Tuesday, August 10, 2010

Anita O’Day documentary–jazz at its best

"If you don’t know the music of jazz singer/musical genius Anita O’Day, you can fill a big gap in your life by seeing the video Anita O’Day, The Life of a Jazz Singer (got it off of Netflix of course).

I don’t even know how I came across the video but I saw her name and said to myself, gotta see that one. She sang in a way that no one else ever has. She could sing loops around anyone who claims the title of jazz singer today. The only comparison that makes sense to me is Louis Armstrong. People also argue for Ella Fitzgerald, Billie Holiday and Sarah Vaughn, but I think O’Day goes somewhere else entirely.

Our copy of the video had distracting Japanese (or other Asian-language) titles but we didn’t want to take time out from the movie to fix the situation.

O’Day sang with Gene Krupa while still a teenager and kept singing while abusing heroin and alcohol for 20 years (and then she quit)!

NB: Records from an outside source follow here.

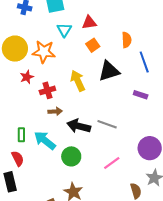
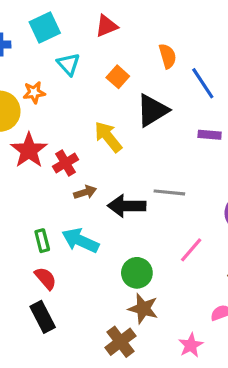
red triangle: (89, 23) -> (106, 26), moved
orange star: (44, 52) -> (34, 92), moved, size x0.6
red star: (27, 77) -> (29, 150), size x1.6
green circle: (71, 156) -> (137, 273), moved

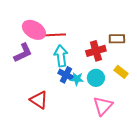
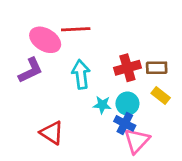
red line: (55, 35) -> (76, 29), moved
brown rectangle: (117, 39) -> (157, 68), moved
blue cross: (66, 75) -> (125, 123), moved

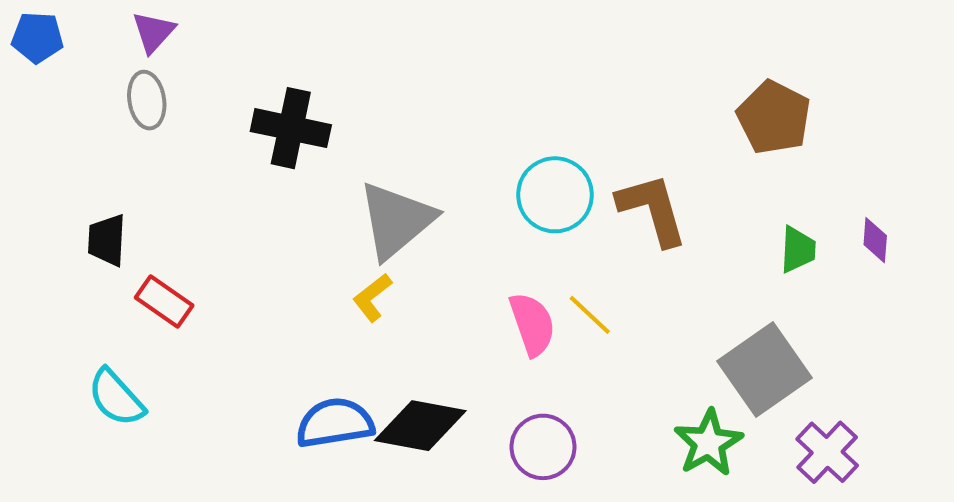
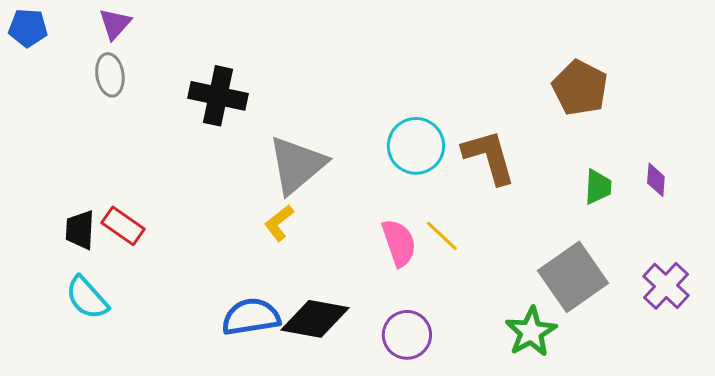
black trapezoid: (107, 240) -> (80, 230), moved
purple cross: (827, 452) -> (666, 286), moved

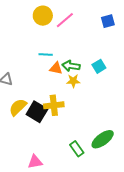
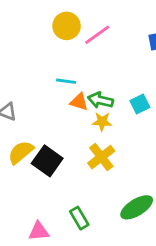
yellow cross: (54, 105) -> (101, 157), moved, turned -36
green rectangle: (77, 149) -> (79, 218), moved

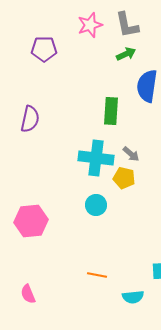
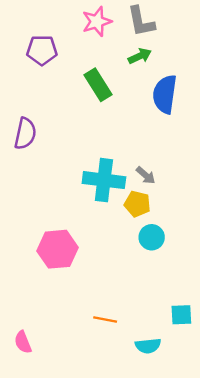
green rectangle: (111, 111) -> (98, 85), moved, turned -36
cyan circle: (96, 205) -> (152, 237), moved
pink hexagon: (31, 221) -> (57, 249), moved

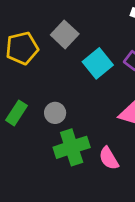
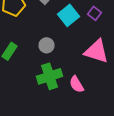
gray circle: (55, 113) -> (46, 45), moved

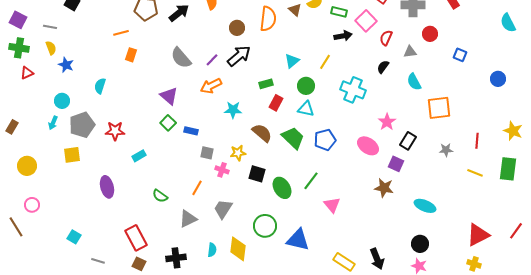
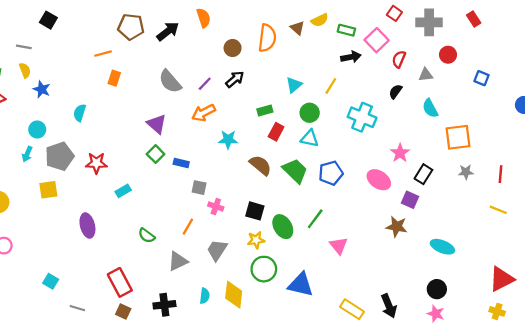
black arrow: (239, 56) -> (235, 79), size x0.7
gray star: (446, 150) -> (466, 172), moved
yellow star: (238, 153) -> (256, 240), moved

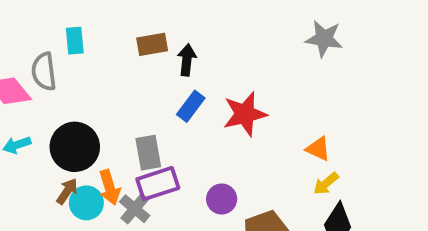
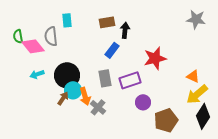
blue rectangle: (191, 106) -> (112, 50), moved
purple rectangle: (158, 184) -> (130, 80), moved
yellow arrow: (326, 184) -> (197, 94), size x1.6
cyan circle: (86, 203) -> (73, 90), moved

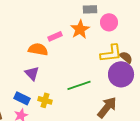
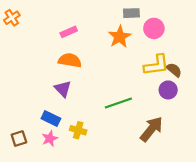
pink rectangle: (55, 36) -> (69, 32), moved
purple circle: (121, 74) -> (168, 90), size x0.6
yellow cross: (45, 100) -> (78, 130), moved

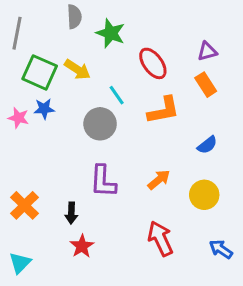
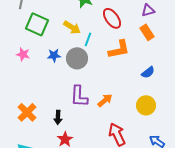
yellow arrow: (77, 69) -> (72, 27), moved
cyan line: (117, 95) -> (88, 39), turned 56
blue star: (44, 109) -> (54, 55), moved
orange arrow: (159, 180) -> (105, 100), moved

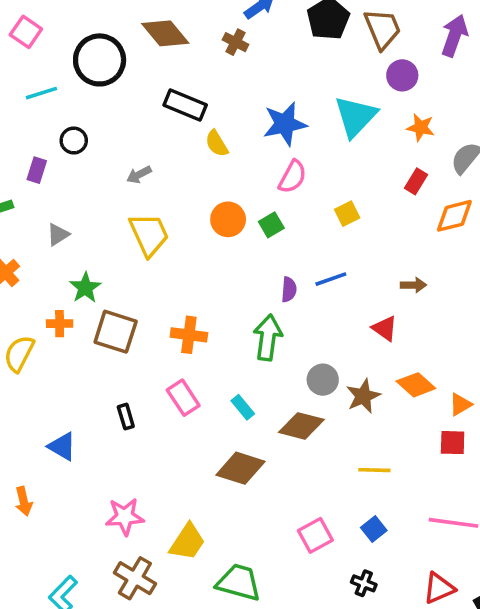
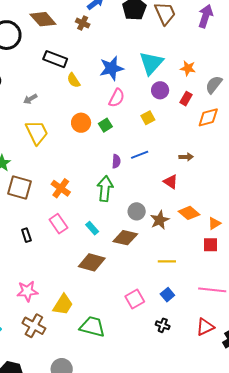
purple circle: (402, 75) -> (160, 90), moved
orange cross: (189, 335) -> (61, 188), turned 30

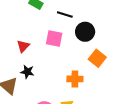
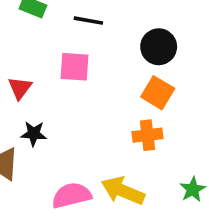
black circle: (85, 32) -> (159, 47), moved
orange cross: (75, 79) -> (148, 135), moved

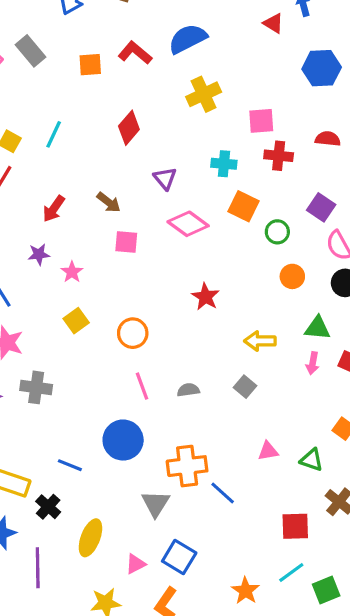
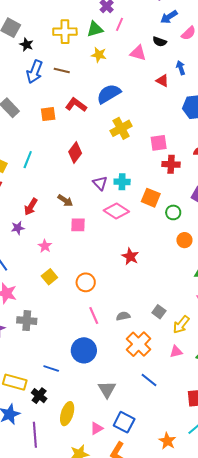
cyan cross: (224, 164) -> (122, 182), moved
purple star: (39, 254) -> (18, 228), moved
yellow arrow: (260, 341) -> (181, 325), moved, turned -48
orange cross: (187, 466) -> (139, 344), moved, turned -35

Through all that she kept singing better than anyone else, high or not. In the documentary, she argues that the drugs were a requirement of the jazz life, but she sang like an nightingale before she ever shot up. When I think of what it means to be a great jazz singer, she immediately comes to mind, fearlessly deviating from the score, improvising with wit and originality while not losing sight of the source material.

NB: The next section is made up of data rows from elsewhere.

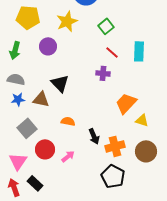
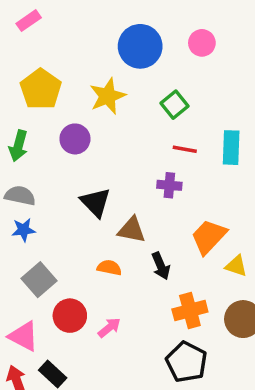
yellow pentagon: (28, 17) -> (41, 89), turned 30
red line: (112, 52) -> (185, 149), turned -32
brown triangle: (41, 99) -> (132, 230), moved
black arrow: (94, 136) -> (161, 266), moved
pink triangle: (18, 161) -> (24, 336), turned -36

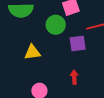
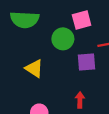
yellow triangle: (32, 52) -> (34, 68), turned 36

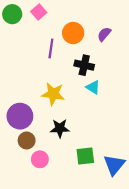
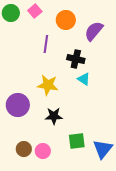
orange circle: (73, 33) -> (66, 20), moved
purple semicircle: (104, 34) -> (94, 31), size x1.5
brown circle: (27, 140) -> (24, 149), moved
pink circle: (40, 159) -> (43, 151), moved

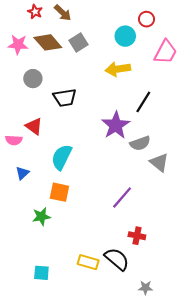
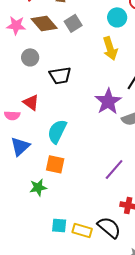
yellow arrow: (118, 69) -> (110, 48), turned -100
blue triangle: (22, 173) -> (20, 146), size x1.5
cyan square: (41, 273) -> (59, 225), moved

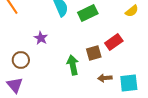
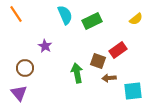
brown square: (94, 53) -> (98, 61), turned 35
brown arrow: (105, 78) -> (109, 78), moved

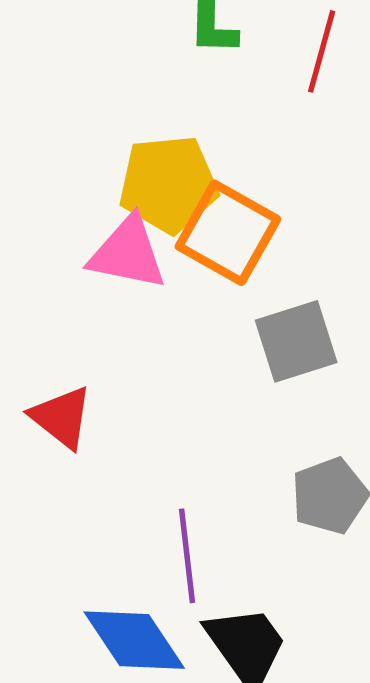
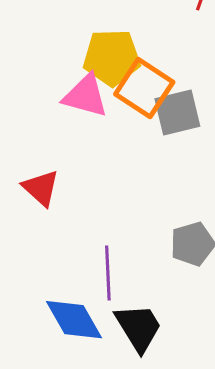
gray square: (296, 341) -> (177, 112), moved

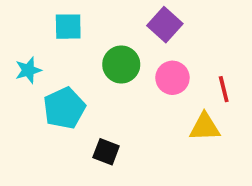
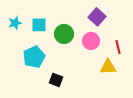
purple square: (165, 25) -> (97, 17), moved
cyan square: (68, 27) -> (39, 25), moved
cyan star: (28, 70) -> (15, 23), moved

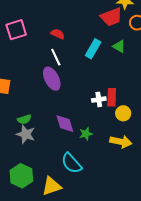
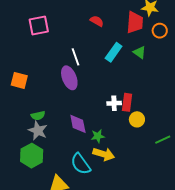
red trapezoid: (111, 17) -> (135, 22), turned -70
red semicircle: (58, 34) -> (97, 21), moved
yellow arrow: (121, 142) -> (104, 154), moved
green hexagon: (21, 176) -> (32, 156), moved

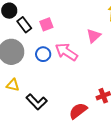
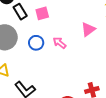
pink arrow: (66, 52) -> (59, 43), size x0.6

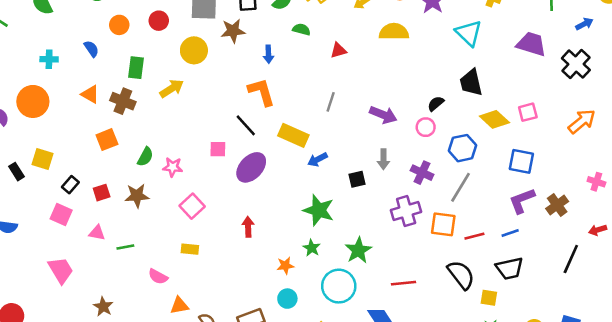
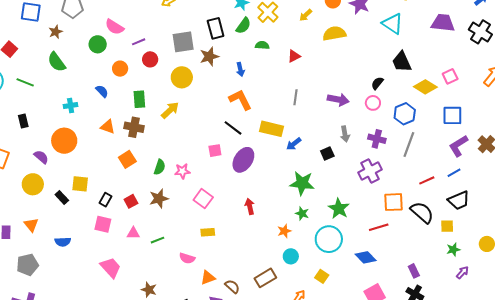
orange square: (443, 224) -> (393, 202), moved

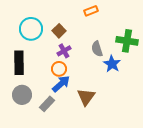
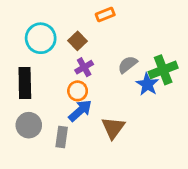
orange rectangle: (91, 11) -> (105, 14), moved
green cross: (127, 41) -> (163, 70), moved, turned -30
gray semicircle: (97, 49) -> (128, 65), turned 70
gray rectangle: (47, 104) -> (62, 137), turned -35

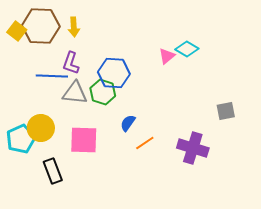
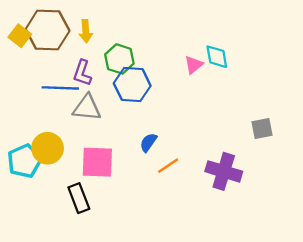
cyan diamond: (187, 49) -> (217, 57), turned 50
green hexagon: (103, 92) -> (119, 59), moved
black rectangle: (53, 171) -> (79, 198), moved

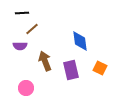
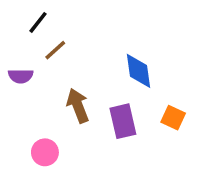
black line: (22, 13) -> (38, 22), turned -48
purple semicircle: (20, 46) -> (21, 76), moved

Among the highlights of the film for me, besides her singing (video above at 1958 Newport Jazz Festival), were clips of her being interviewed by Dick Cavett and David Frost and a clip of Leonard Feather describing her greatness. I never knew what Feather looked like but I read him for years in the New Yorker, so to see him was a profound fan moment for me.

O’Day died in 2006, but fortunately, since we live in a world of eternal recordings, we can still listen, see what she looks like, and get a sense of her quirky, somewhat abrasive toughness. This is not to be missed!"

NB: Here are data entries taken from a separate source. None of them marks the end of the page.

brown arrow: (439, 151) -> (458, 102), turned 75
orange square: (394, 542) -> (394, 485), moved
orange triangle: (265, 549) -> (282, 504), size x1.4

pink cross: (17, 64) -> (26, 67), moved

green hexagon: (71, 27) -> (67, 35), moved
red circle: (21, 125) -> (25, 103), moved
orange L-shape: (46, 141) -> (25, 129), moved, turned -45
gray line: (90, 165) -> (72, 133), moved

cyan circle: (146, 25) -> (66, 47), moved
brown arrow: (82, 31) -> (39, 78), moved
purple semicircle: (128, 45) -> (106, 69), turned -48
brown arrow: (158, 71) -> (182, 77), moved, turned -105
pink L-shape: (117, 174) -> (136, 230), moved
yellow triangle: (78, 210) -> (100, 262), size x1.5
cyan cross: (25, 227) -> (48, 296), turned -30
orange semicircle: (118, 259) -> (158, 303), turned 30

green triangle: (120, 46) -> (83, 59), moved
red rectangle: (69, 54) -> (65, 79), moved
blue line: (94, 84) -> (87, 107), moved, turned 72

In addition to being a massive badass that outlived nearly all of her contemporaries, Anita O'Day is in the pantheon of great jazz singers. And sadly, she is not nearly as well known as she deserves to be, being the equal of Mesdames Holliday, Fitzgerald, and Vaughan. But I don't think she's neccessarily better than any of the three mentioned. Fitzgerald, maybe. I think the writer's on firmer ground in saying she went somewhere else entirely. That said, I will be Netflixing this documentary ASAP. I'd like to see Leonard Feather, too.